Work to be completed> This exercise asks for a copy of each line in the records below with the word "logo" in it.

Page segmentation data:
#####

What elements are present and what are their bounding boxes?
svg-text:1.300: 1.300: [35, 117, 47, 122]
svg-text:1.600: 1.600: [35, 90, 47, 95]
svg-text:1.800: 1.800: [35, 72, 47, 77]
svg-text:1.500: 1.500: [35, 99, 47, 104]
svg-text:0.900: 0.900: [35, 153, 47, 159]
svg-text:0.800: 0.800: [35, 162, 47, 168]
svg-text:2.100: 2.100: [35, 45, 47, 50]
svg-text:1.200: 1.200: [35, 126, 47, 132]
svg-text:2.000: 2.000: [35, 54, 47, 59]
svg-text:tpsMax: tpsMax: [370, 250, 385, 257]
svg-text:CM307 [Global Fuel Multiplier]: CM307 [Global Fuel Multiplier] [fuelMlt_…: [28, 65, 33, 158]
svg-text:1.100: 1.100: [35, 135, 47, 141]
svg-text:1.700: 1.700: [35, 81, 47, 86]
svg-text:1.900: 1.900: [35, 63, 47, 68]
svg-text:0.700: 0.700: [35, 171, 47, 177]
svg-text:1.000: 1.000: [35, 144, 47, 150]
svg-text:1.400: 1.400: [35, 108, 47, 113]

#####

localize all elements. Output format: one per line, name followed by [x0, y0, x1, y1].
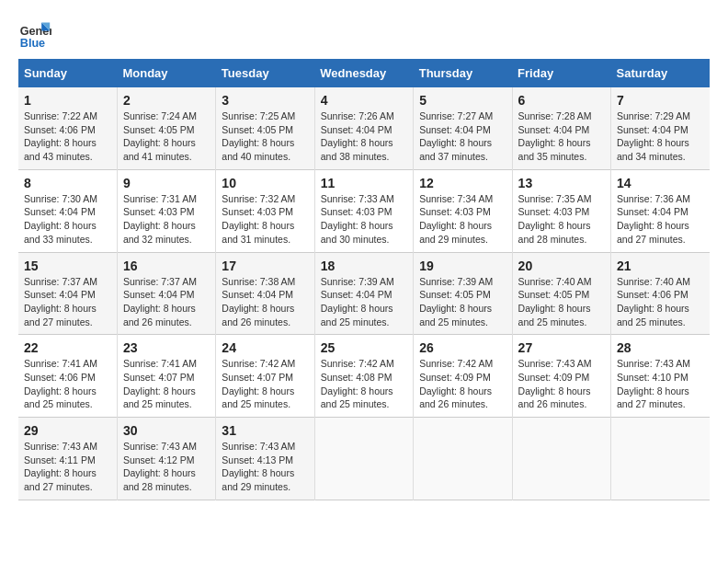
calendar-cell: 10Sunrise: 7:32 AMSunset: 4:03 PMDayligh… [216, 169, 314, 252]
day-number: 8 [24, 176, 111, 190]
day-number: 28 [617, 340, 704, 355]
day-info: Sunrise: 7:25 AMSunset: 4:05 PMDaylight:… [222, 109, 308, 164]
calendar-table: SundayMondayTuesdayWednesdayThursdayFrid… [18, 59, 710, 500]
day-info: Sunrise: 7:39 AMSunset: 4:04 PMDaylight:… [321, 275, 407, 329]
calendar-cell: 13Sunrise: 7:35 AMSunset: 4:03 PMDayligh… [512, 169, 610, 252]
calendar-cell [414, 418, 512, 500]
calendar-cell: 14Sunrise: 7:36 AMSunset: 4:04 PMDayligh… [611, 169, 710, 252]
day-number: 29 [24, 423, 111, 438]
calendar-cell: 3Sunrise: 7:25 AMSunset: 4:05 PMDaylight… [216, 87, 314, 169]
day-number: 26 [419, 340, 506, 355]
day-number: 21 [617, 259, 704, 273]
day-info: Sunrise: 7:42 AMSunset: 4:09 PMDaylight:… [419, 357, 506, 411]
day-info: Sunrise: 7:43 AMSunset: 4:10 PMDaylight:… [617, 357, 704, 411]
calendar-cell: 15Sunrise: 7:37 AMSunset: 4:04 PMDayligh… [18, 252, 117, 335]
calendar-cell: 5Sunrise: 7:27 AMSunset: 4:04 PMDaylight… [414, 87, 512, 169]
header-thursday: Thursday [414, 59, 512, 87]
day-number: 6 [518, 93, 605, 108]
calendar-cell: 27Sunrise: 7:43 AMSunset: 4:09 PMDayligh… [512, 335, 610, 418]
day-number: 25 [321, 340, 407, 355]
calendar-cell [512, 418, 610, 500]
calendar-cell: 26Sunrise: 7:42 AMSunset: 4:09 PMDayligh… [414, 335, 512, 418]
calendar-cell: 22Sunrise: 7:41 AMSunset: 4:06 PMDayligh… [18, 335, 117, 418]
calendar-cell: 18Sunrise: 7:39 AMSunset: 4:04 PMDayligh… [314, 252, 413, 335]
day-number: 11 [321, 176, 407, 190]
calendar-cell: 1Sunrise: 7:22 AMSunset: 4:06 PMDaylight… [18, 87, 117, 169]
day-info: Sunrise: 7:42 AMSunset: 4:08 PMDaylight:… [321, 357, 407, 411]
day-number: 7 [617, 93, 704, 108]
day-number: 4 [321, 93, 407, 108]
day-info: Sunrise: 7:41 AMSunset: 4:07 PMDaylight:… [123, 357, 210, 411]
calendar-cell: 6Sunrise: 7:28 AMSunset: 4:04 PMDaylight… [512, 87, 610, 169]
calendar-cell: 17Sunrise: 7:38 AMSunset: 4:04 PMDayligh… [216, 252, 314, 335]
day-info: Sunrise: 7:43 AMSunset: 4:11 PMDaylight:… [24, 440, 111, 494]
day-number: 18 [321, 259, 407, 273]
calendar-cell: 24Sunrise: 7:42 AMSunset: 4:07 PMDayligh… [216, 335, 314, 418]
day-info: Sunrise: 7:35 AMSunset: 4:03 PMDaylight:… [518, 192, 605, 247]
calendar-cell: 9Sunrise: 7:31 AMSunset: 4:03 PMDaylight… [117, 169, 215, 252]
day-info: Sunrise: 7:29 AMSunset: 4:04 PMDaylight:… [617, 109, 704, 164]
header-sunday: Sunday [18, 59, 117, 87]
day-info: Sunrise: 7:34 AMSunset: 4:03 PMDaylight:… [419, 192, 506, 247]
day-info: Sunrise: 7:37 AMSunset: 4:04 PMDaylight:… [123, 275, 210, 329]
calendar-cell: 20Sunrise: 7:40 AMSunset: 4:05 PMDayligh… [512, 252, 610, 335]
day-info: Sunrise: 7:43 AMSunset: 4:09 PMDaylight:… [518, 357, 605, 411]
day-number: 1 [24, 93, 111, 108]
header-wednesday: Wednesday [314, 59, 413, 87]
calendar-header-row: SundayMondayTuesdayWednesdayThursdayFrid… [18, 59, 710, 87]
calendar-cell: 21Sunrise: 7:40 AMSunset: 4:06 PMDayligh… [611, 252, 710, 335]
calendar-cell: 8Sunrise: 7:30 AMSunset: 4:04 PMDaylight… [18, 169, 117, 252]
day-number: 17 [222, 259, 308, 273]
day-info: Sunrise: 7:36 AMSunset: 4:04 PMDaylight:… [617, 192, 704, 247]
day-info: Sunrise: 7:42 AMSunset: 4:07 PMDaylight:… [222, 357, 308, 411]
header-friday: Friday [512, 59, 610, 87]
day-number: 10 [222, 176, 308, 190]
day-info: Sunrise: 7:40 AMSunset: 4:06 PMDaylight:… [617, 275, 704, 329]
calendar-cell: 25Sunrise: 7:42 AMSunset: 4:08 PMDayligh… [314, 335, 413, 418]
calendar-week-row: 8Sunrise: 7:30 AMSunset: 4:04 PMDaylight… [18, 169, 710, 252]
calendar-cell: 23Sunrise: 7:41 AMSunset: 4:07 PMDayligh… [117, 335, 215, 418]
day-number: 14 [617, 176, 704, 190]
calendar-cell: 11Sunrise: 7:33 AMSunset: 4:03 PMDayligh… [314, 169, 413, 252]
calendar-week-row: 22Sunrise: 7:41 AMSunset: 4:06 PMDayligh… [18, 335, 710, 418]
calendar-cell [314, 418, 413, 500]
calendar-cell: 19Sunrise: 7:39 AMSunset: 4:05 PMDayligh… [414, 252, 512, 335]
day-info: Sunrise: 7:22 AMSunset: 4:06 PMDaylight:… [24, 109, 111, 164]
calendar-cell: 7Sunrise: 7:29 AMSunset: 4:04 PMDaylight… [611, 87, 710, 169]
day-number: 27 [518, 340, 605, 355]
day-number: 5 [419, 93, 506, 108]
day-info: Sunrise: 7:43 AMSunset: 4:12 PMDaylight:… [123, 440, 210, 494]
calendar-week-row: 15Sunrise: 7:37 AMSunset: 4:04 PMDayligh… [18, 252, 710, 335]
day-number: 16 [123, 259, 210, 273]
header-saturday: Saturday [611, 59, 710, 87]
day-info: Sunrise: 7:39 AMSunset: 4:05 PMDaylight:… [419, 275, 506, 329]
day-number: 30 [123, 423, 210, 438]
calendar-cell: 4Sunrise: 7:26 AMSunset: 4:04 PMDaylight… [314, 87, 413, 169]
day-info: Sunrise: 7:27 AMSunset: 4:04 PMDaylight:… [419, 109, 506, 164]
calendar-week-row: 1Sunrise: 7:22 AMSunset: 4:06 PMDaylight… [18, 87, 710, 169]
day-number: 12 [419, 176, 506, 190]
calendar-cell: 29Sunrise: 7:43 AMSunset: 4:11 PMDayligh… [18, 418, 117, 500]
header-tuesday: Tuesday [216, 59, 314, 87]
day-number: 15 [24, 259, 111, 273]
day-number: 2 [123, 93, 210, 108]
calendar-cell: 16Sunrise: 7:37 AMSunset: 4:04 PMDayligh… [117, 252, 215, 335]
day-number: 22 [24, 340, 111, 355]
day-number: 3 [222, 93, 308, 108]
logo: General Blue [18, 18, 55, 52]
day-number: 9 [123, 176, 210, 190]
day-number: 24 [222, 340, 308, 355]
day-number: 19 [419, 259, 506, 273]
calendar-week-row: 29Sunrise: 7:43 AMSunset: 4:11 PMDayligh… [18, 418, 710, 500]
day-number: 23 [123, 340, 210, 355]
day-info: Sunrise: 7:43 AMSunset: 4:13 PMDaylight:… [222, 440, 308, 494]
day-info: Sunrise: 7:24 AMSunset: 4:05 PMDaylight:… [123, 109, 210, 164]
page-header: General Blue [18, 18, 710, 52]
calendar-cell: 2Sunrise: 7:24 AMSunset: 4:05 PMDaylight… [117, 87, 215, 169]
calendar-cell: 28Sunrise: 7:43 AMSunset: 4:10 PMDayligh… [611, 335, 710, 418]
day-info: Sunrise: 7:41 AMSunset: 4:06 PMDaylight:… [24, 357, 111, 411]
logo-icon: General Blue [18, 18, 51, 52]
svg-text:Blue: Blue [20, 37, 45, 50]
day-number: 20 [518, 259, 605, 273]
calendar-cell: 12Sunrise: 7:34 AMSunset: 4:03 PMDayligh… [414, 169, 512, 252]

#####

Solution below>
logo: General Blue [18, 18, 55, 52]
logo-icon: General Blue [18, 18, 51, 52]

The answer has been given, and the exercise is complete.